Ware and his Cup Series brethren are at least in road-course mode after racing at San Diego. Sonoma marks the fourth and final road-course race on the 2026 schedule. The other 32 races on the Cup Series calendar are all on ovals.
“Road racing is where I did a lot of my growing up and learning how to race,” Ware said. “There was a lot of back and forth between stock cars and GT cars and sports cars over the years as I found my place in NASCAR. So I’m always, ‘The more the merrier,’ when it comes to road racing.”
Ware won the 2019-2020 LMP2 championship in the Asian Le Mans Series with co-driver Gustas Grinbergas, and in a prelude to that title, Ware was the 2014 Lamborghini Super Trofeo North America Rookie of the Year. In January 2024 at Daytona (Fla.) International Speedway, Ware piloted a Ligier JS P320 to a podium finish in the IMSA VP Racing SportsCar Challenge LMP3 class. He has also competed in Whelen Mazda MX-5 Cup and the NTT IndyCar Series.
Even with a wealth of road-racing experience, Ware’s time on Sonoma’s 1.99-mile, 10-turn layout is limited. He has just five starts at the track, and his drive in last year’s Toyota/Save Mart 350k was his first since 2022.
“Sonoma has a lot of elevation changes and it presents some pretty good passing opportunities,” Ware said. “The layout makes for some really aggressive, tight racing. Anytime you put a stock car on a road course with that kind of elevation, it creates some really good racing. It’s one of the coolest road courses we go to, for sure.”
That Ware was turning left and right a few days prior in San Diego will help his cause in Sonoma.

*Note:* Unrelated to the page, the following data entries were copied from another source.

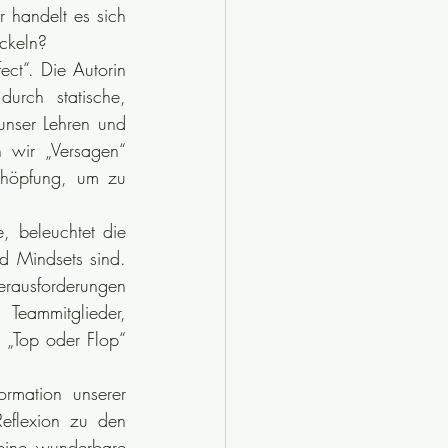
 handelt es sich 
ckeln?
ct“. Die Autorin 
urch statische, 
unser Lehren und 
 wir „Versagen“ 
höpfung, um zu 
, beleuchtet die 
d Mindsets sind. 
rausforderungen 
Teammitglieder, 
 „Top oder Flop“ 
rmation unserer 
eflexion zu den 
ine wunderbare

“Having back-to-back road-course weekends – the steering feel, the braking feel, the power input – it’s all still relevant,” Ware said. “Track conditions between San Diego and Sonoma will obviously be very different, but when you only have a handful of road-course races a year, it’s hard to get into a rhythm. But at least with San Diego, we’re in a bit of a flow. It was a good refresher before tackling Sonoma.”

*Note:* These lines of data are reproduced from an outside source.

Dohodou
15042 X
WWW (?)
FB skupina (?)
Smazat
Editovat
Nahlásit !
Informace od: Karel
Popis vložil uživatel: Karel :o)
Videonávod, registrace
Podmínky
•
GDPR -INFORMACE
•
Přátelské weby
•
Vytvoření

Ware starts tackling Sonoma at 11 a.m. PDT/2 p.m. EDT on Saturday during practice before qualifying at 12:10 p.m. PDT/3:10 p.m. EDT. TruTV and SiriusXM NASCAR Radio will provide live coverage of both. The Toyota/Save Mart 350k goes live at 12:30 p.m. PDT/3:30 p.m. EDT with flag-to-flag coverage delivered by TNT and SiriusXM NASCAR Radio.
About Rick Ware Racing:
Rick Ware has been a motorsports mainstay for more than 40 years. It began at age 6 when the third-generation racer began his driving career and has since spanned four wheels and two wheels on both asphalt and dirt. Competing in the SCCA Trans Am Series and other road-racing divisions led Ware to NASCAR in the early 1980s, where he finished third in his NASCAR debut – the 1983 Warner W. Hodgdon 300 NASCAR Grand American race at Riverside (Calif.) International Raceway. More than a decade later, injuries would force Ware out of the driver’s seat and into full-time team ownership. In 1995, Rick Ware Racing was formed, and with his wife Lisa by his side, Ware has since built his eponymous organization into an entity that competes full-time in the elite NASCAR Cup Series while simultaneously campaigning successful teams in the Top Fuel class of the NHRA Mission Foods Drag Racing Series, Progressive American Flat Track, FIM World Supercross Championship (WSX) and zMAX CARS Tour.